A novel congruence-based approach to bound the dimension of simple Hecke submodules, improving existing bounds and suggesting new conjectures on Hecke module simplicity.

Findings

Unconditional bound: d ≥ log₂(log₂(N/8)) for N ≡ 7 mod 8

Improved bounds over previous √log log N estimates

Proposed conjectures on Hecke module structure and simplicity

Abstract

We describe a novel method for bounding the dimension $d$ of the largest simple Hecke submodule of $S_2(\Gamma_0(N);\mathbb{Q})$ from below. Such bounds are of interest because of their relevance to the structure of $J_0(N)$, for instance. In contrast with previous results of this kind, our bound does not rely on the equidistribution of Hecke eigenvalues. Instead, it is obtained via a Hecke-compatible congruence between the target space and a space of modular forms whose Hecke eigenvalues are easily controlled. For prime levels $N\equiv 7\mod 8$ our method yields an unconditional bound of $d\ge\log_2\log_2(N/8)$, improving the known bound of $d\gg\sqrt{\log\log N}$ due to Murty--Sinha and Royer.

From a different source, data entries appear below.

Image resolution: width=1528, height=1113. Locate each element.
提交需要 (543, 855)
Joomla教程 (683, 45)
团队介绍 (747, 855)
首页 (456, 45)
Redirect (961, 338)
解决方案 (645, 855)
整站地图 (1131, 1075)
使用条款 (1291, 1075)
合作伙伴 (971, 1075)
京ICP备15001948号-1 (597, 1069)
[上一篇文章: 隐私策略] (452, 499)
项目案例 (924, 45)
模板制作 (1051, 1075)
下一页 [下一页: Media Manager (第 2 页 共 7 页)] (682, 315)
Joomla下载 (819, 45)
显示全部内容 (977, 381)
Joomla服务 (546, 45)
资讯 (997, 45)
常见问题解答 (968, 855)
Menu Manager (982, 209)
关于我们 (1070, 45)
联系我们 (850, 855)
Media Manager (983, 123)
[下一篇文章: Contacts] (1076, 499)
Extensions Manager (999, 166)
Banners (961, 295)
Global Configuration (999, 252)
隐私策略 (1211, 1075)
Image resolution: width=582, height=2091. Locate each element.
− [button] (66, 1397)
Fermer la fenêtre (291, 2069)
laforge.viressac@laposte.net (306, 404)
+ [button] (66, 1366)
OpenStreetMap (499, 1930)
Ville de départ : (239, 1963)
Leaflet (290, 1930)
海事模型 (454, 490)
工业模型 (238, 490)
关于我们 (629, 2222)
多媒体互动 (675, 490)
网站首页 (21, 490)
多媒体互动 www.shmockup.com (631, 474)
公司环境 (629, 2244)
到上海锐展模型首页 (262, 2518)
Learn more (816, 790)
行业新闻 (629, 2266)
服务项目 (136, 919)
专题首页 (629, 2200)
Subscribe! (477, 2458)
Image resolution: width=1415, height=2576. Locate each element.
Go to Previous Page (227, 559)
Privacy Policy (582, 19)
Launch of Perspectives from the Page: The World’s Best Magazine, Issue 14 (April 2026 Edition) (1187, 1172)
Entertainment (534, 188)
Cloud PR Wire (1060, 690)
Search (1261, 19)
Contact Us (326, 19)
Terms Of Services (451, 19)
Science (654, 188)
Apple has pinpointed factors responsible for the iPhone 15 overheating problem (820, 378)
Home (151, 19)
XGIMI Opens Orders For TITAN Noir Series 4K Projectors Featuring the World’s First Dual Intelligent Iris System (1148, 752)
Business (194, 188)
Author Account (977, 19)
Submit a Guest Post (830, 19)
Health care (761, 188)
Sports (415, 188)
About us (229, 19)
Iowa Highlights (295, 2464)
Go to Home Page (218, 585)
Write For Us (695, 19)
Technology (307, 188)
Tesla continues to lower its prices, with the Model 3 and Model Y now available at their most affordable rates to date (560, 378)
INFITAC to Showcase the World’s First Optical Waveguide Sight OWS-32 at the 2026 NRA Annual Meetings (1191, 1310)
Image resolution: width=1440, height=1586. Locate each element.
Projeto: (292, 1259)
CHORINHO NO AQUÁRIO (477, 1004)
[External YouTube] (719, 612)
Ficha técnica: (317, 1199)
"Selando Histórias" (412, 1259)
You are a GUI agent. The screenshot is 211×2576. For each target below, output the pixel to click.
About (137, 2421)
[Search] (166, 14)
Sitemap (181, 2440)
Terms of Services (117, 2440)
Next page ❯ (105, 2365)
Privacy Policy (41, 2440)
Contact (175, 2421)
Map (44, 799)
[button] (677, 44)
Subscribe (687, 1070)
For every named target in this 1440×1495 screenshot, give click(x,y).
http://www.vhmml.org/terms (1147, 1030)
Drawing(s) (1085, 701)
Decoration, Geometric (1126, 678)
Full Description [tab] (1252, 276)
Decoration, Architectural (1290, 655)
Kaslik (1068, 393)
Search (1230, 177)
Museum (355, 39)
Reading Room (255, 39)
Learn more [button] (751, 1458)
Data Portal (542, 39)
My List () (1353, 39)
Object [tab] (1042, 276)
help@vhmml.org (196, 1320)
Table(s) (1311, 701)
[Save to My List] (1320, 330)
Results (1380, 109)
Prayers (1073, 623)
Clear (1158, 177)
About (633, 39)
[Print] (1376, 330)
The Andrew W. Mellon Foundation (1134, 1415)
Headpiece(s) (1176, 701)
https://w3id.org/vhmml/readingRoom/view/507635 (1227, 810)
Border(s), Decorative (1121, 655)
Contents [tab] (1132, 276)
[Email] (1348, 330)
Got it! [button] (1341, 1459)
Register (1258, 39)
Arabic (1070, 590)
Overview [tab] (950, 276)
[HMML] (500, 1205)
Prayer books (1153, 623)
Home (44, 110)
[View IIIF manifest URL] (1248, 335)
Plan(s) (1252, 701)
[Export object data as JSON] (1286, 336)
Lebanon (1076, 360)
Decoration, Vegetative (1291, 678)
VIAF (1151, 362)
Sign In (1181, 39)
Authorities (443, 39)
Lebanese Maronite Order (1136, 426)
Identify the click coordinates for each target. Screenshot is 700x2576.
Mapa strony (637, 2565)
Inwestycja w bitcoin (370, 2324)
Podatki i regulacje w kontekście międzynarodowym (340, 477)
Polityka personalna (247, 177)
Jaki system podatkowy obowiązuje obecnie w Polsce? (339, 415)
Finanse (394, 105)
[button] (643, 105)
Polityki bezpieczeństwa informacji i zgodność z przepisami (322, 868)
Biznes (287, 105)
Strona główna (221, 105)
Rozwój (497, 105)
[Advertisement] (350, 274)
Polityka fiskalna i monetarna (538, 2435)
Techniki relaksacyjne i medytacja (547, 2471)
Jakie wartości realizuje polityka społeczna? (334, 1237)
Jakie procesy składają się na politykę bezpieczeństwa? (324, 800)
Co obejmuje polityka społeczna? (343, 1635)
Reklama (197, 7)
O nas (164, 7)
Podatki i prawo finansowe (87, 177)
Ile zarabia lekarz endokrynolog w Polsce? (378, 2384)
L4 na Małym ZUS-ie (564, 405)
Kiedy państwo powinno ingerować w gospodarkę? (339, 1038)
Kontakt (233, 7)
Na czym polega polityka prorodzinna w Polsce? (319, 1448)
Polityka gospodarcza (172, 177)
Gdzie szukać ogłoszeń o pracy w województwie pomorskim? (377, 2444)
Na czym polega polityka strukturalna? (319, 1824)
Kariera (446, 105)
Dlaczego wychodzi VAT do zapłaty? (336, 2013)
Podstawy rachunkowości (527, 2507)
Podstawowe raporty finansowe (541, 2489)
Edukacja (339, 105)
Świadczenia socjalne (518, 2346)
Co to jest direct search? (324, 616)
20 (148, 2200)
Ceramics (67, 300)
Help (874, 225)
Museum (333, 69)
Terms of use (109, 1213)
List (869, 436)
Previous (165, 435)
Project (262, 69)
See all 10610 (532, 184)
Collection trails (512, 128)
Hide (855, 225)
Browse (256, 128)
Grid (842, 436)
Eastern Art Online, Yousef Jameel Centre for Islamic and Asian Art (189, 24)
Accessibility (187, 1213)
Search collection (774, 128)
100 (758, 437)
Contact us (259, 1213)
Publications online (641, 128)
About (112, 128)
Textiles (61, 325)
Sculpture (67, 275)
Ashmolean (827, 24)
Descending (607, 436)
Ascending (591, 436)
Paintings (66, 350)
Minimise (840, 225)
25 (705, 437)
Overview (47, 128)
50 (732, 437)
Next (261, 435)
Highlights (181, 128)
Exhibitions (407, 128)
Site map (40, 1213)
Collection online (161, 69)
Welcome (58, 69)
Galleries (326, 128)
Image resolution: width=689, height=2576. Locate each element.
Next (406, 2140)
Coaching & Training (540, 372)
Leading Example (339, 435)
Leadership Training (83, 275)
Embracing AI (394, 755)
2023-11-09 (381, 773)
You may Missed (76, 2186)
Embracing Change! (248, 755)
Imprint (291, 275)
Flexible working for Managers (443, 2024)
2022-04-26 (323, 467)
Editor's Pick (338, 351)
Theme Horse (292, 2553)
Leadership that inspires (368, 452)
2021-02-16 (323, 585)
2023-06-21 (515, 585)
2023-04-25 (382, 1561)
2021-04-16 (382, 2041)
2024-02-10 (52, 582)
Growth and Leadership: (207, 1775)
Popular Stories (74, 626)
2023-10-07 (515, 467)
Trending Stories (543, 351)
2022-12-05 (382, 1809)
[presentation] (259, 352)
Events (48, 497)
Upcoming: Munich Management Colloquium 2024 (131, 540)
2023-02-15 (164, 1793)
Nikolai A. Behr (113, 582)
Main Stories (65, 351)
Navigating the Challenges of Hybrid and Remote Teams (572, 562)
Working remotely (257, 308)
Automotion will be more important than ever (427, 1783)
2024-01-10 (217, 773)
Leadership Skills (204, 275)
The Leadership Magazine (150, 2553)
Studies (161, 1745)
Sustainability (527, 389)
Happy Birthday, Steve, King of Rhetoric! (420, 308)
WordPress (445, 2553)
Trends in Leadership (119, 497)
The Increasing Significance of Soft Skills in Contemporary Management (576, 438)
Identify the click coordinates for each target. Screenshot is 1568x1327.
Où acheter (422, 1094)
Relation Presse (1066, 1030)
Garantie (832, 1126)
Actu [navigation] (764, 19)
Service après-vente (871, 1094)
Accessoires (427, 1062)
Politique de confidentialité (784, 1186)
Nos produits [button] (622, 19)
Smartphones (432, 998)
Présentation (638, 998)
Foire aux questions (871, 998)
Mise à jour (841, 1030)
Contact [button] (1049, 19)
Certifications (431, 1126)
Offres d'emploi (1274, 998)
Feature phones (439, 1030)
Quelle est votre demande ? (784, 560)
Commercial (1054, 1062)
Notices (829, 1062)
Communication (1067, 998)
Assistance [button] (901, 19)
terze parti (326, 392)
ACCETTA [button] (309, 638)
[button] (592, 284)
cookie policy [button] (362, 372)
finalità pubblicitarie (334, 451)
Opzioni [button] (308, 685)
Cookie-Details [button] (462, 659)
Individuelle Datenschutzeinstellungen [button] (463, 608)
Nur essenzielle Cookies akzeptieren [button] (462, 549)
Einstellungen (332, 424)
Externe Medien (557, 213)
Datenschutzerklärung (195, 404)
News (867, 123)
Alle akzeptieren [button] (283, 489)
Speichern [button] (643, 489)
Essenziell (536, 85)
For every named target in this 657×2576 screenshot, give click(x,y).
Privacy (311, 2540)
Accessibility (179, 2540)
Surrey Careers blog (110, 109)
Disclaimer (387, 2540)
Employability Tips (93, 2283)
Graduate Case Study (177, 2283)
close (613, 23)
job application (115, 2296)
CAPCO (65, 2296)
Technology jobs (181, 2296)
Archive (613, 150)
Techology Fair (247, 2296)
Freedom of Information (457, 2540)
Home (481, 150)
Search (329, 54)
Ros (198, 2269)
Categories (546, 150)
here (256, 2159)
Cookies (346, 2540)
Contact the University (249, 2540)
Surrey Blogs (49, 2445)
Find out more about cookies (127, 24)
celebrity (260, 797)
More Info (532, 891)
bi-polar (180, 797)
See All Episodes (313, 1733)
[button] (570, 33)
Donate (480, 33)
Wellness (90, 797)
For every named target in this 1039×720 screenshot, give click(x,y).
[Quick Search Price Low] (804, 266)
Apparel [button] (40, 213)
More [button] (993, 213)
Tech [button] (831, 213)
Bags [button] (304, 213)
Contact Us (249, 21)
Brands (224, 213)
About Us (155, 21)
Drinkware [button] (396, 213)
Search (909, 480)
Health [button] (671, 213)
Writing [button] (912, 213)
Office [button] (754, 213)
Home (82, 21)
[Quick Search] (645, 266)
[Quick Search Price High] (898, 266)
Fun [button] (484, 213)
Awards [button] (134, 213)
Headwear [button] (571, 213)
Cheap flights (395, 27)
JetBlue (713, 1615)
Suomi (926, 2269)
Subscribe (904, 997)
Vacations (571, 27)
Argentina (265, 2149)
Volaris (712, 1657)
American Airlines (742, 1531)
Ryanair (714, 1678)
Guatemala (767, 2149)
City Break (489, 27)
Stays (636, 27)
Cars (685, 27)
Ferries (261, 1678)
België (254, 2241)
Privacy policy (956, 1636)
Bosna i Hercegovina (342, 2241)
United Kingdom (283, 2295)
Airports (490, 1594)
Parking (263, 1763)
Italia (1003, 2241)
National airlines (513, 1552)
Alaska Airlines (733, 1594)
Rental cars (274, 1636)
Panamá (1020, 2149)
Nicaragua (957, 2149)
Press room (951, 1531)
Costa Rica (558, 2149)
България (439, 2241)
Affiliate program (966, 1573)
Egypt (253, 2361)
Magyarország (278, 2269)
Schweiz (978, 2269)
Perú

We also discuss conditional bounds, the strongest of which is $d\gg_\epsilon N^{1/2-\epsilon}$ over a large set of primes $N$, contingent on Soundararajan's heuristics for the class number problem and Artin's conjecture on primitive roots. We also propose a number of Maeda-style conjectures based on our data, and we outline a possible congruence-based approach toward the conjectural Hecke simplicity of $S_k(\mathrm{SL}_2(\mathbb{Z});\mathbb{Q})$.